While “rules of thumb” often slap a flat 20–30% discount on private firms, the reality is far more complex. Let’s dive into what actually drives this discount and how to estimate it accurately.
One Size Does Not Fit All: Key Determinants
The illiquidity discount varies significantly across different firms and buyers. Before applying a discount, you must look at the specific characteristics of the business:
- Liquidity of Assets: A private firm isn’t just a black box; it holds assets. If a firm holds significant cash and marketable securities, it should have a lower illiquidity discount than a firm burdened with hard-to-sell factories.
- Financial Health: A profitable business is easier to sell than a struggling one. Firms with strong income and positive cash flows generally command a smaller illiquidity discount than those with negative income.
- Size Matters: The discount usually shrinks as the size of the firm increases. For example, a massive private conglomerate like Koch Industries (worth billions) would have a much smaller discount percentage than a local business worth $15 million.
- The IPO Option: If there is a high probability the firm will go public soon, the discount drops because the market prices in that future liquidity.
The Flaw in “Rules of Thumb”
Valuation practitioners often use a standard range (e.g., 25%) for all private firms based on averages derived from restricted stock studies.
- The Data: Studies by researchers like Maher (1969-73) and Moroney (1973) analyzed restricted stocks, securities issued by public companies that cannot be resold for a specific period. They found average discounts ranging from 33% to 35%.
- The Problem: Using these averages blindly is dangerous because it ignores the specific financial health and size of the firm in question.
Better Ways to Estimate the Discount
Rather than guessing, there are two rigorous methods to calculate a specific discount for a specific firm:
1. The Adjusted Discount (Regression Approach)
Silber (1991) improved upon the averages by running a regression to see what factors actually caused the discount to change. He found that discounts are smaller for firms with higher revenues and positive earnings.

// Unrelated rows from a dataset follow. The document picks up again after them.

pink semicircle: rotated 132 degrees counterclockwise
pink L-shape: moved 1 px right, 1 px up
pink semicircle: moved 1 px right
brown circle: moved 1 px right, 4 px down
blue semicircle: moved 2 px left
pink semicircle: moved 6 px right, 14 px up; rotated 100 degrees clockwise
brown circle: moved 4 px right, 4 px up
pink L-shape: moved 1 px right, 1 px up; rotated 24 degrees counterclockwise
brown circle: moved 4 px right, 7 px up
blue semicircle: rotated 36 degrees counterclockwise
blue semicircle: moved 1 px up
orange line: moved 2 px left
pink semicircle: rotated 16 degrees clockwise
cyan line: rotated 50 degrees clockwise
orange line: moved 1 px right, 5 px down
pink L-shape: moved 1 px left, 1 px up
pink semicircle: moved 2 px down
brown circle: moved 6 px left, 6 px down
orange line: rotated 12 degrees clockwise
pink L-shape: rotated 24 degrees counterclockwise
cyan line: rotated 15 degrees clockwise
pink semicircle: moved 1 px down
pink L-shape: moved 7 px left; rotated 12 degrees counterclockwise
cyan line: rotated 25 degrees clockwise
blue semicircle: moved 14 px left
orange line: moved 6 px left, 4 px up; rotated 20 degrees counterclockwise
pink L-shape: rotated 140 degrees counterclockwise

The regression formula derived from his study is:
$$LN(RPRS) = 4.33 + 0.036 \cdot LN(REV) + 0.142 \cdot LN(RBRT) + 0.174 \cdot DERN + 0.332 \cdot DCUST$$
- REV: Revenues of the private firm.
- DERN: A dummy variable (1 if earnings are positive, 0 if negative).
- DCUST: A dummy variable reflecting if there is a customer relationship.

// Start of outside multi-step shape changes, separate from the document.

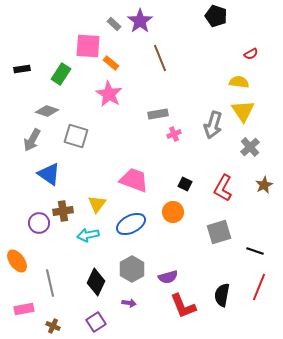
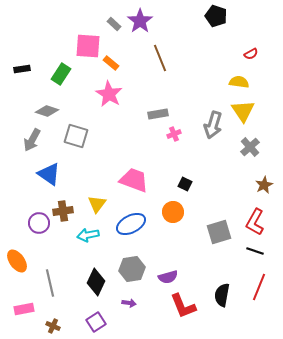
red L-shape at (223, 188): moved 32 px right, 34 px down
gray hexagon at (132, 269): rotated 20 degrees clockwise
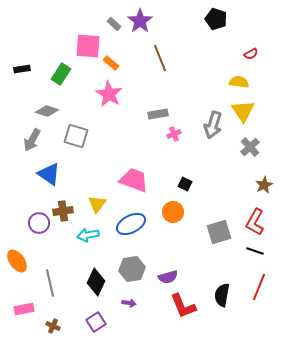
black pentagon at (216, 16): moved 3 px down
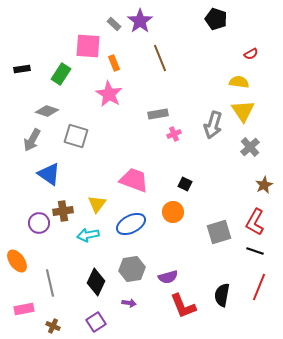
orange rectangle at (111, 63): moved 3 px right; rotated 28 degrees clockwise
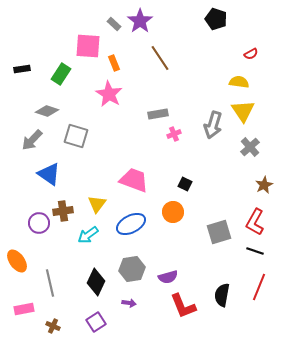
brown line at (160, 58): rotated 12 degrees counterclockwise
gray arrow at (32, 140): rotated 15 degrees clockwise
cyan arrow at (88, 235): rotated 25 degrees counterclockwise
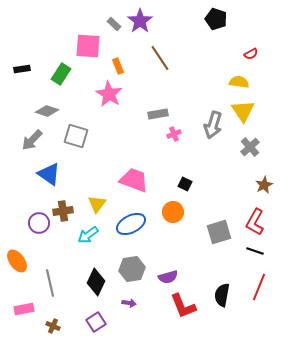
orange rectangle at (114, 63): moved 4 px right, 3 px down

By using this approach, you can start with a benchmark discount (e.g., 25%) and adjust it upward or downward based on the specific revenue and profitability of the private firm.
2. The Bid-Ask Spread Approach
Another way to view illiquidity is through the lens of the “bid-ask spread”—the difference between what a buyer offers and what a seller asks.

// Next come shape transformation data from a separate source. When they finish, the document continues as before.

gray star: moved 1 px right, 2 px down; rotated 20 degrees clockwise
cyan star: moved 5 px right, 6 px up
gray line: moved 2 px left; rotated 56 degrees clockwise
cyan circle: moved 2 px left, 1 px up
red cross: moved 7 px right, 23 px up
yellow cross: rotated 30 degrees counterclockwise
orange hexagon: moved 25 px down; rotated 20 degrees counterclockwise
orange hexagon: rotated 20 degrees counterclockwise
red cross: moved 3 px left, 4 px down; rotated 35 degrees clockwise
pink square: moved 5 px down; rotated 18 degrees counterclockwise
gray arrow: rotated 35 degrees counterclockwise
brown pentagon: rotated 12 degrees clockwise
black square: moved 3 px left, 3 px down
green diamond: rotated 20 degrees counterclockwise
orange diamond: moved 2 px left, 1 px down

- In public markets, highly liquid stocks have tiny spreads, while small, over-the-counter stocks have large spreads.
- You can view a private company as a stock that essentially never trades, meaning it would have a very high bid-ask spread.
- By analyzing the relationship between bid-ask spreads, revenues, and profitability in public companies, analysts can estimate a “spread” for a private firm (setting trading volume to zero) to serve as a proxy for the illiquidity discount.
Crux
The illiquidity discount is real, but it is not a fixed number. A profitable firm with $100 million in revenue should not be penalized with the same discount as an unprofitable firm with $10 million in revenue. To reach a fair valuation, we must move beyond averages and account for the specific financial reality of the business.